Segment Start: Data shown
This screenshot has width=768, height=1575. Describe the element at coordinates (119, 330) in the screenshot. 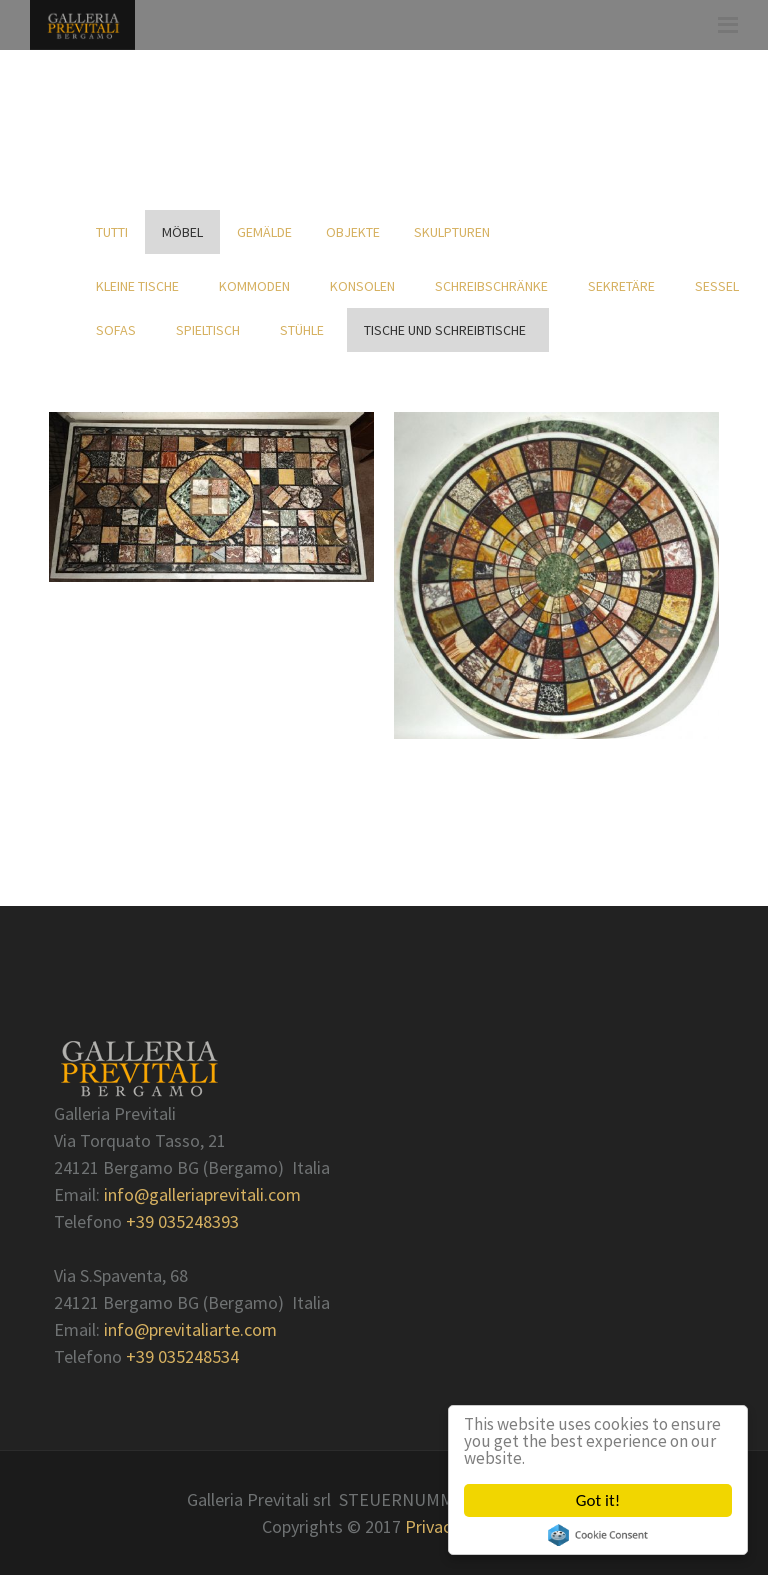

I see `Sofas` at that location.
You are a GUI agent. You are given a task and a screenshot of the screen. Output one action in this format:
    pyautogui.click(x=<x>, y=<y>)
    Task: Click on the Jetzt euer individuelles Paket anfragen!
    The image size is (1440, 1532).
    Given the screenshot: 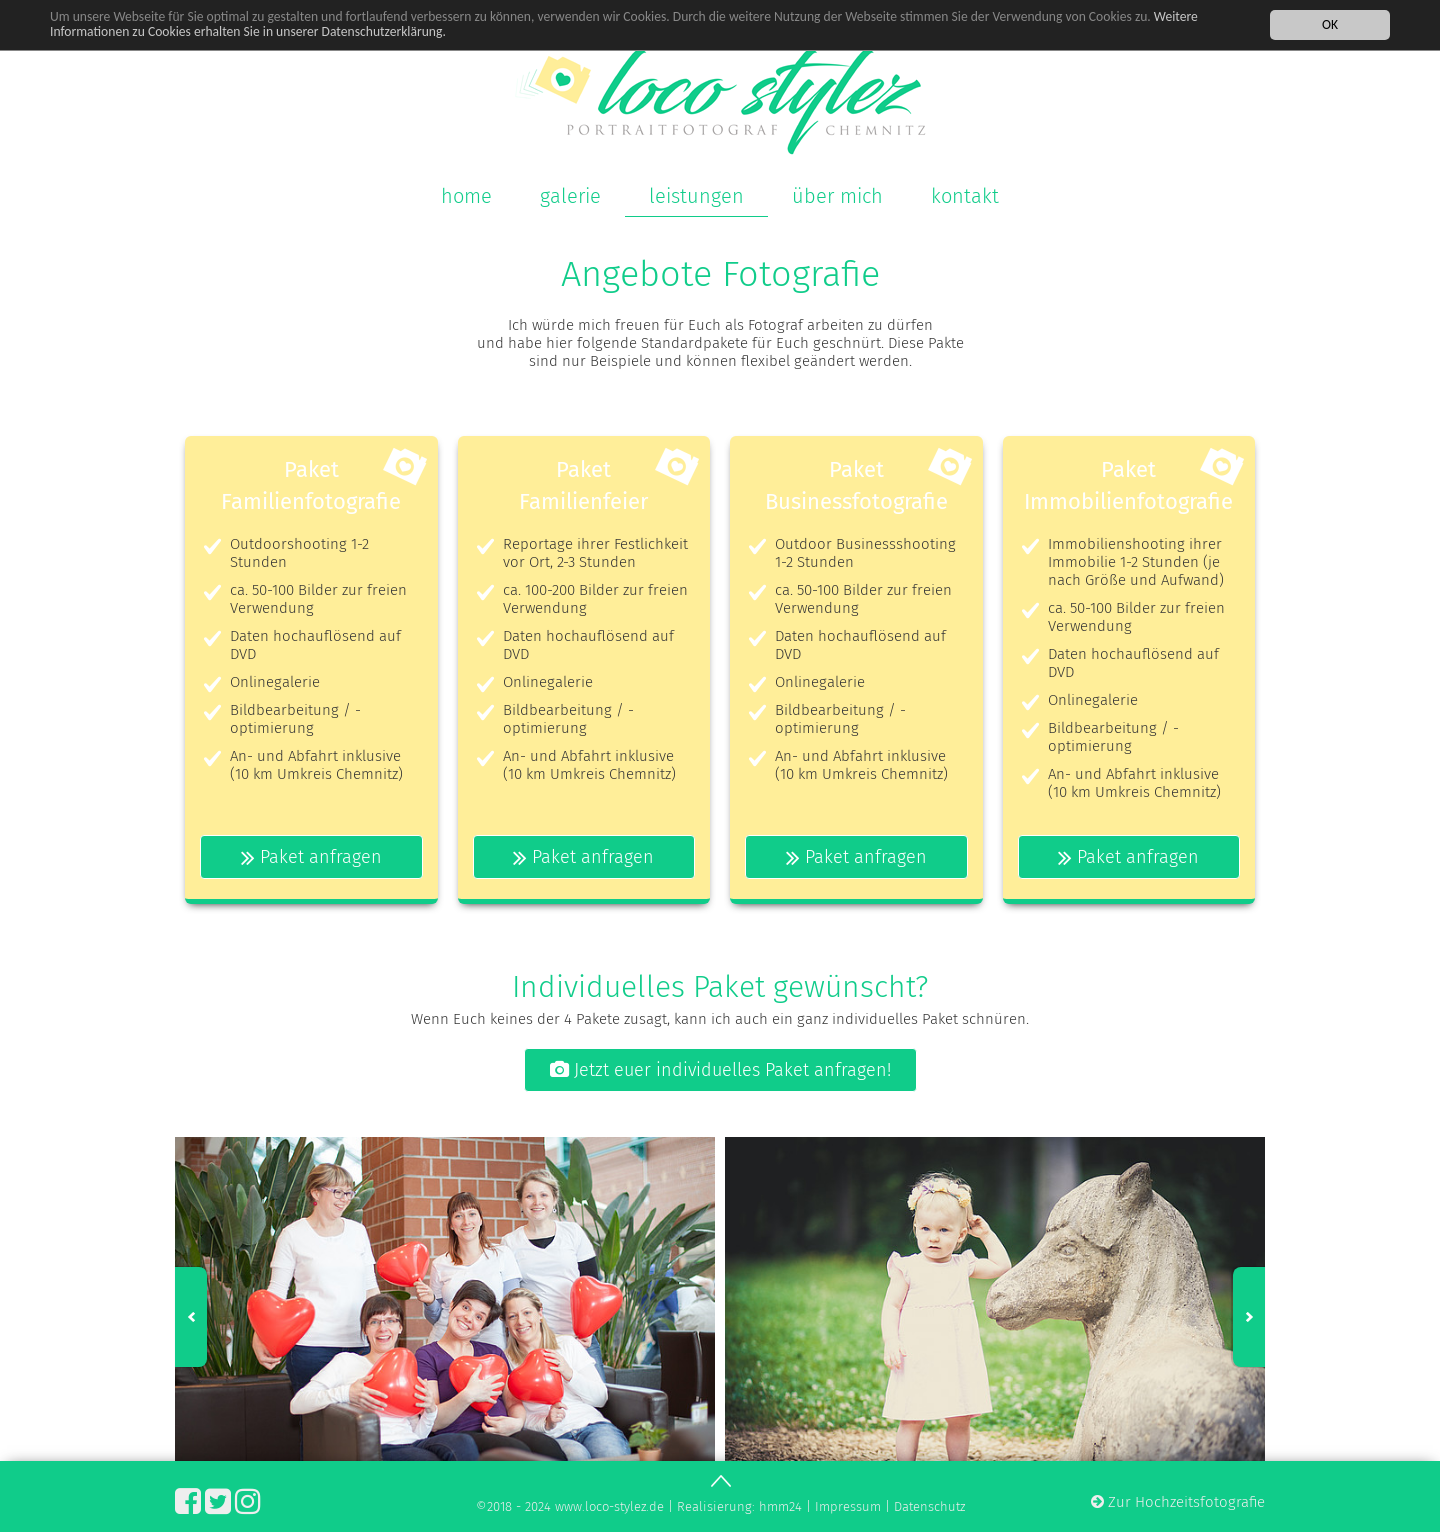 What is the action you would take?
    pyautogui.click(x=720, y=1070)
    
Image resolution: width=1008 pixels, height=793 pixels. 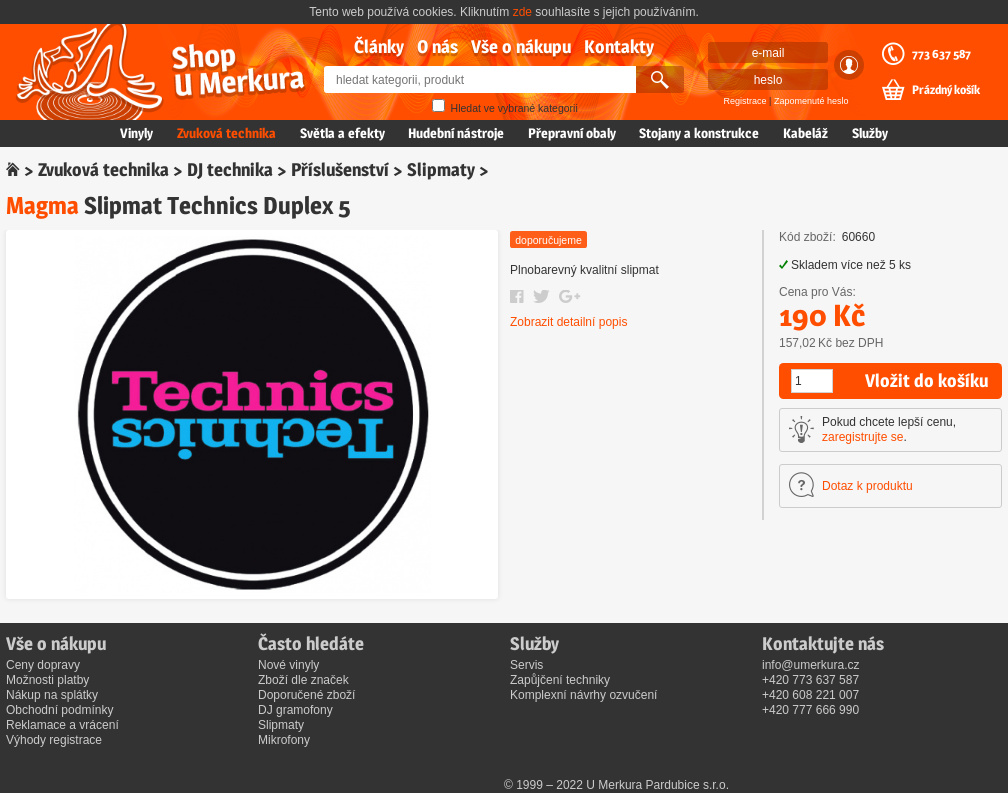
Segment End: Data shown
Task description | Repeat the lines exactly as they stand, from the opening line of the data through the line with "You are a GUI". Pictures stay out of the copy.

Solution |
This screenshot has width=768, height=1575. Describe the element at coordinates (119, 330) in the screenshot. 

I see `Sofas` at that location.
You are a GUI agent. You are given a task and a screenshot of the screen. Output one action in this format:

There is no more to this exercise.